For many people in Massachusetts, the death of a loved one may leave many unanswered questions. However, what happens during probate does not have to be part of the mystery. While much of what goes on during probate and estate administration occurs behind the scenes, it is no secret. Understanding the process often brings some peace of mind to those who are grieving the loss of a loved one.

If the deceased left a will, whoever has possession of the will can file it with the appropriate court and apply to open probate for the estate. If there is no will, the process of opening probate is similar. Unless the will designates someone to be the executor of the estate, the court will appoint someone to act as administrator of the estate. The executor or administrator has the authority to supervise the probate process.

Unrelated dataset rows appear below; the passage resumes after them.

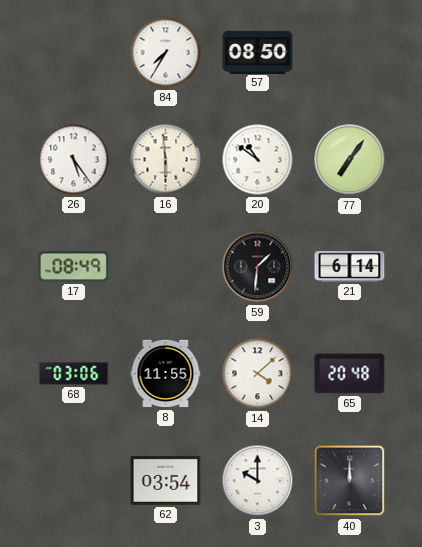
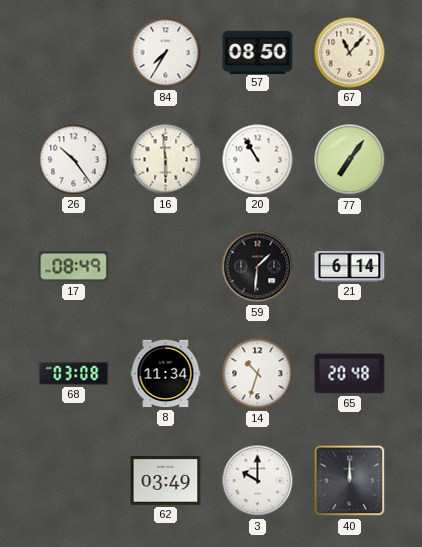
67: none -> 11:07
26: 5:24 -> 10:24
20: 10:51 -> 10:55
68: 03:06 -> 03:08
8: 11:55 -> 11:34
14: 4:08 -> 10:33
62: 03:54 -> 03:49
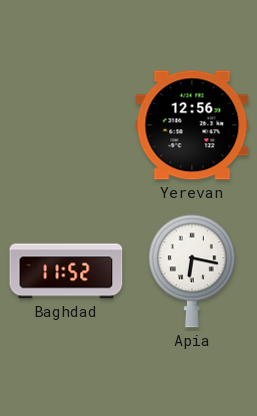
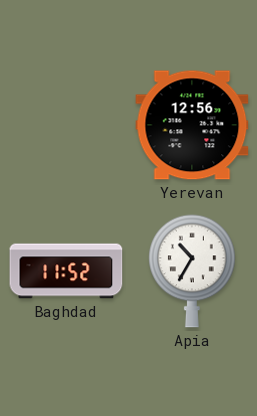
Apia: 6:17 -> 10:35
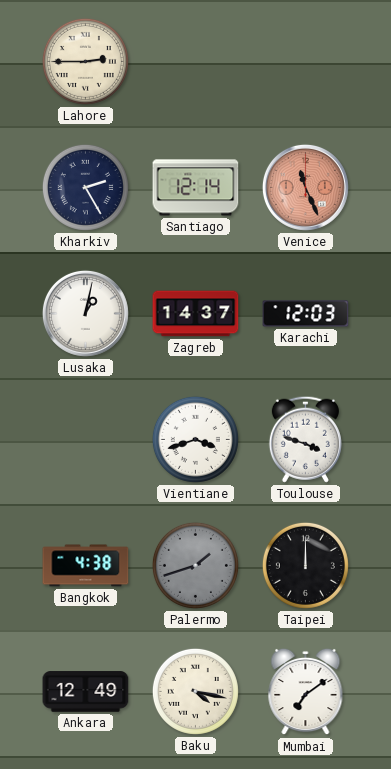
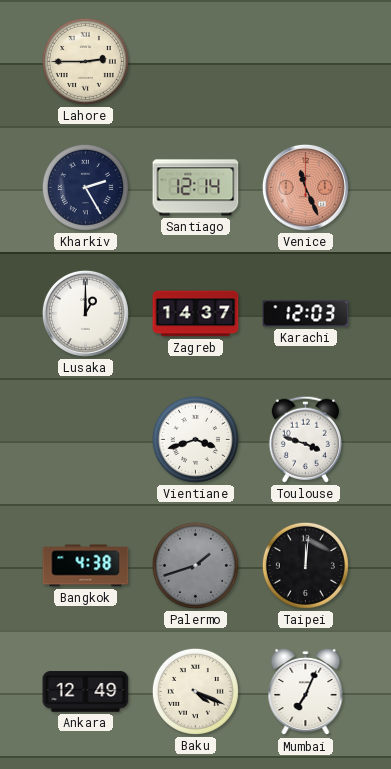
Lusaka: 1:02 -> 1:00
Taipei: 12:00 -> 12:01
Baku: 4:17 -> 4:19
Mumbai: 7:09 -> 7:04
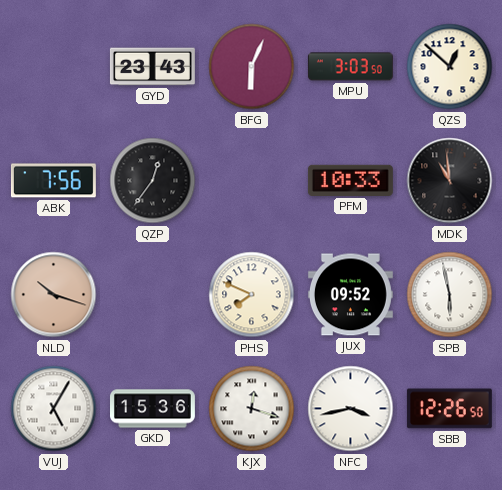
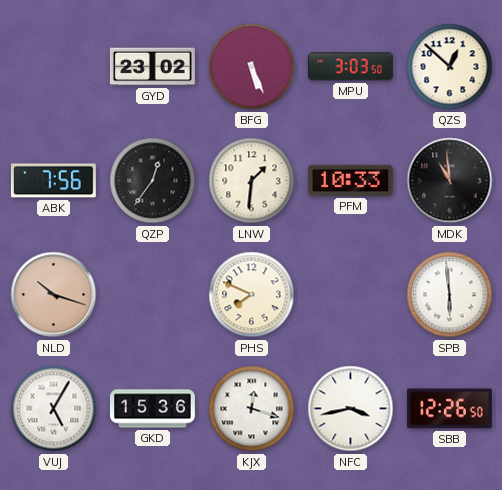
GYD: 23:43 -> 23:02
BFG: 6:04 -> 5:26
LNW: none -> 1:31
JUX: 09:52 -> none
SPB: 5:58 -> 5:59
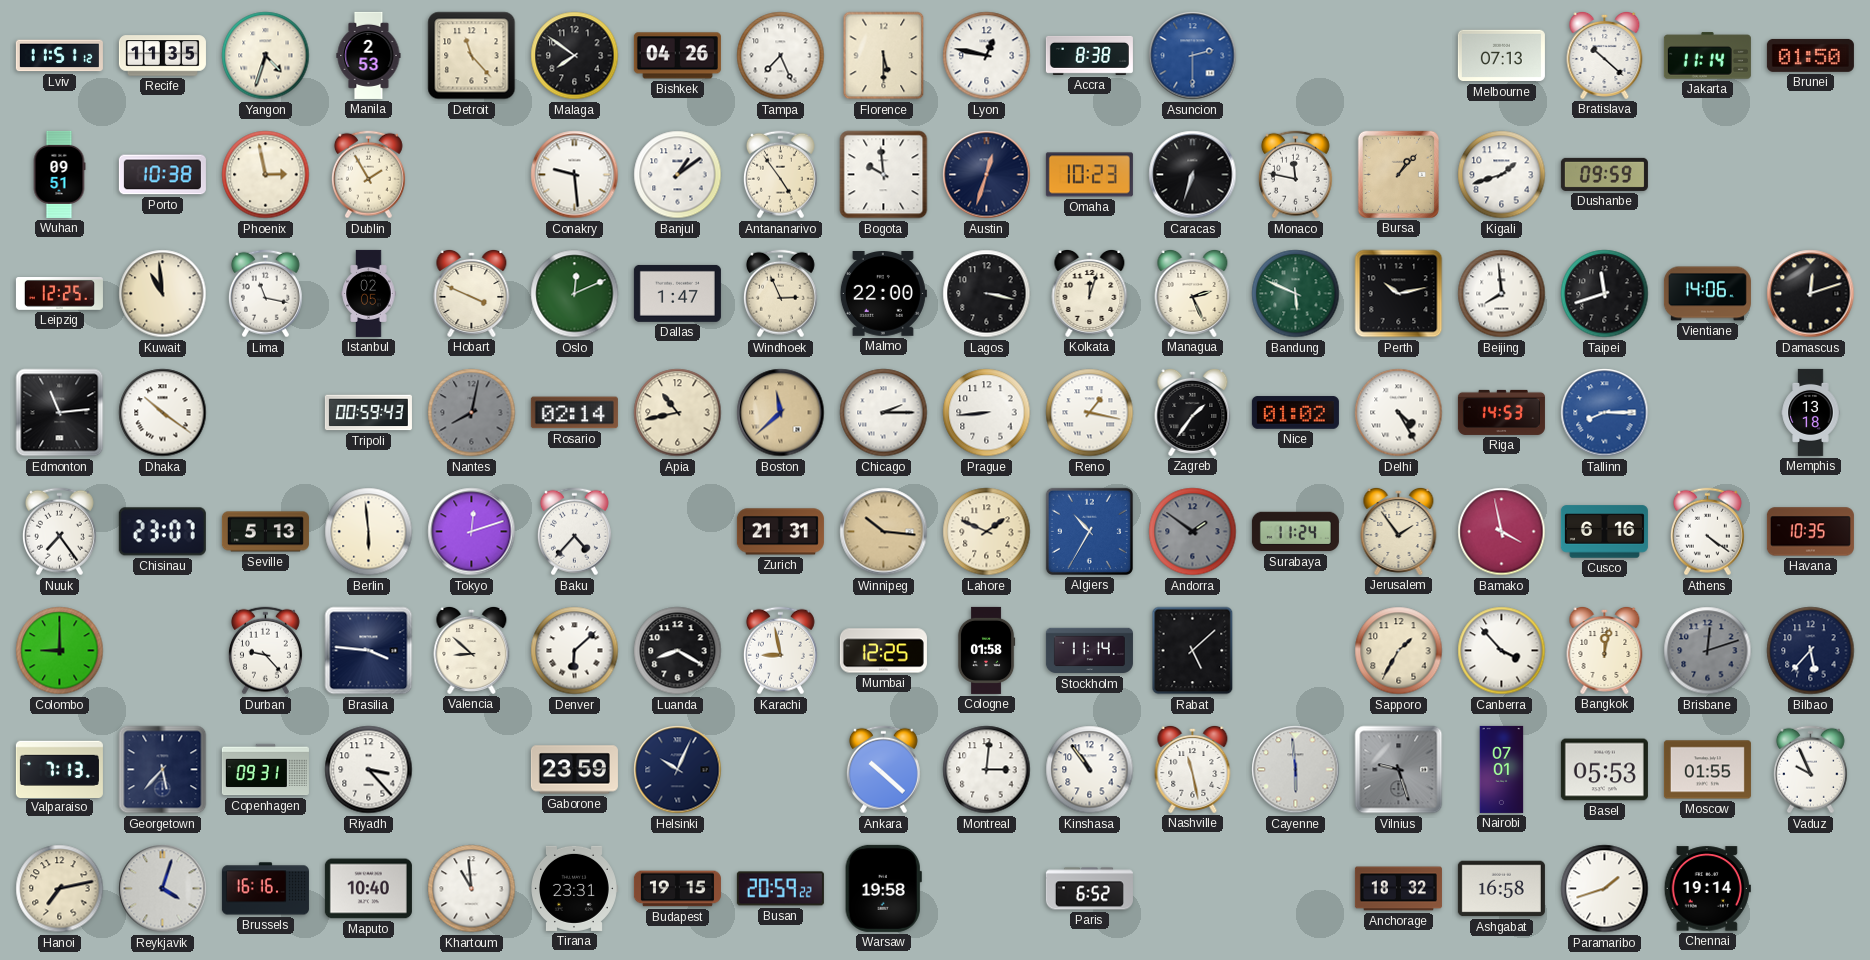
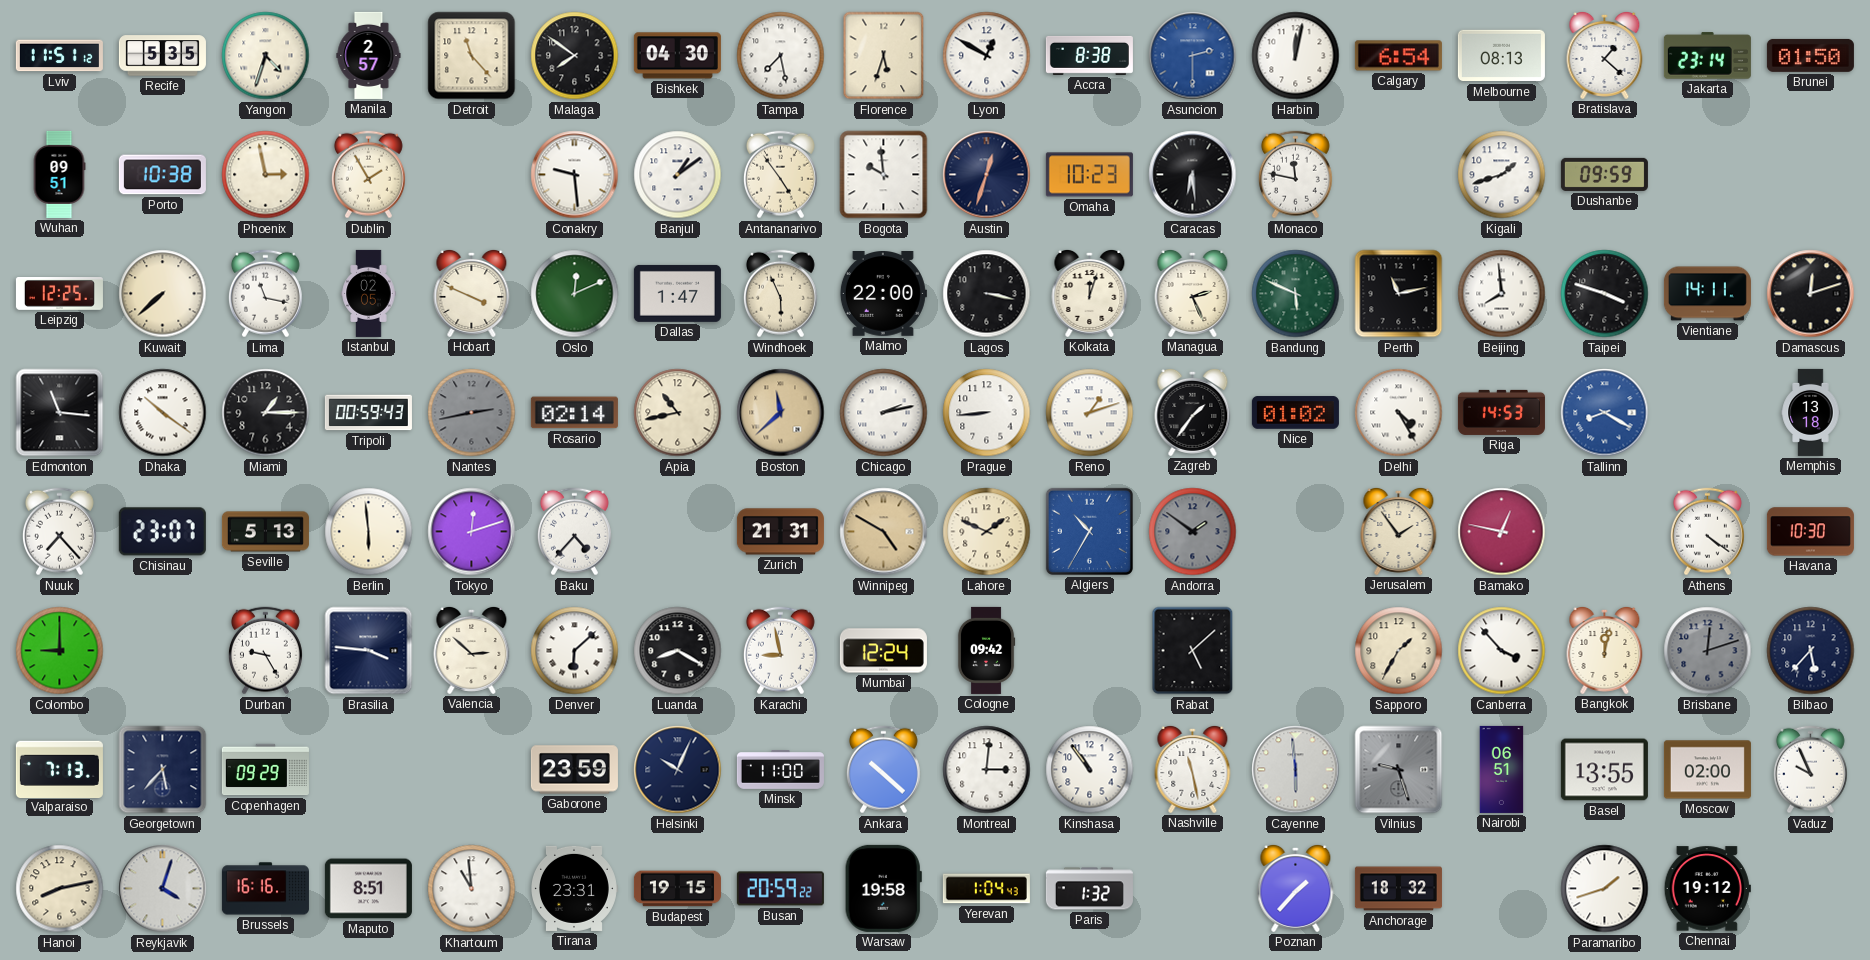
Recife: 11:35 -> 5:35
Manila: 2:53 -> 2:57
Bishkek: 04:26 -> 04:30
Tampa: 7:26 -> 7:28
Florence: 5:30 -> 5:33
Lyon: 12:47 -> 12:50
Harbin: none -> 12:02
Calgary: none -> 6:54
Melbourne: 07:13 -> 08:13
Bratislava: 10:22 -> 1:22
Jakarta: 11:14 -> 23:14
Caracas: 6:33 -> 6:29
Bursa: 1:07 -> none
Kuwait: 10:59 -> 7:38
Windhoek: 2:56 -> 5:56
Perth: 10:13 -> 11:13
Taipei: 11:42 -> 3:48
Vientiane: 14:06 -> 14:11
Edmonton: 11:14 -> 11:16
Miami: none -> 1:15
Nantes: 8:02 -> 2:43
Chicago: 2:15 -> 2:13
Reno: 1:17 -> 1:12
Tallinn: 8:15 -> 8:20
Nuuk: 7:24 -> 7:23
Winnipeg: 10:16 -> 4:50
Surabaya: 11:24 -> none
Bamako: 3:58 -> 12:47
Cusco: 6:16 -> none
Havana: 10:35 -> 10:30
Durban: 9:23 -> 9:25
Valencia: 8:52 -> 2:52
Mumbai: 12:25 -> 12:24
Cologne: 01:58 -> 09:42
Stockholm: 11:14 -> none
Copenhagen: 09:31 -> 09:29
Riyadh: 3:23 -> none
Minsk: none -> 11:00
Nairobi: 07:01 -> 06:51
Basel: 05:53 -> 13:55
Moscow: 01:55 -> 02:00
Hanoi: 7:13 -> 8:13
Maputo: 10:40 -> 8:51
Yerevan: none -> 1:04
Paris: 6:52 -> 1:32
Poznan: none -> 1:37
Ashgabat: 16:58 -> none
Chennai: 19:14 -> 19:12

During probate, the executor will locate, secure and maintain all of the assets of the decedent. This may be a challenging task, and it may require seeking appraisals for some unusual assets. If the decedent had outstanding bills or debts, the executor will pay them and close those accounts. It may be necessary for the executor to sell some of the assets to pay any debts, but the court must approve this move.

Once all creditors and taxes are paid, the court will approve the distribution of the remaining assets according to the will or the laws of Massachusetts if there is no will. At any time during the probate process, legal matters or disputes may arise, and it is wise for heirs or executors to seek professional advice before proceeding. This may help those involved to avoid critical mistakes that could be costly to the estate or to them personally.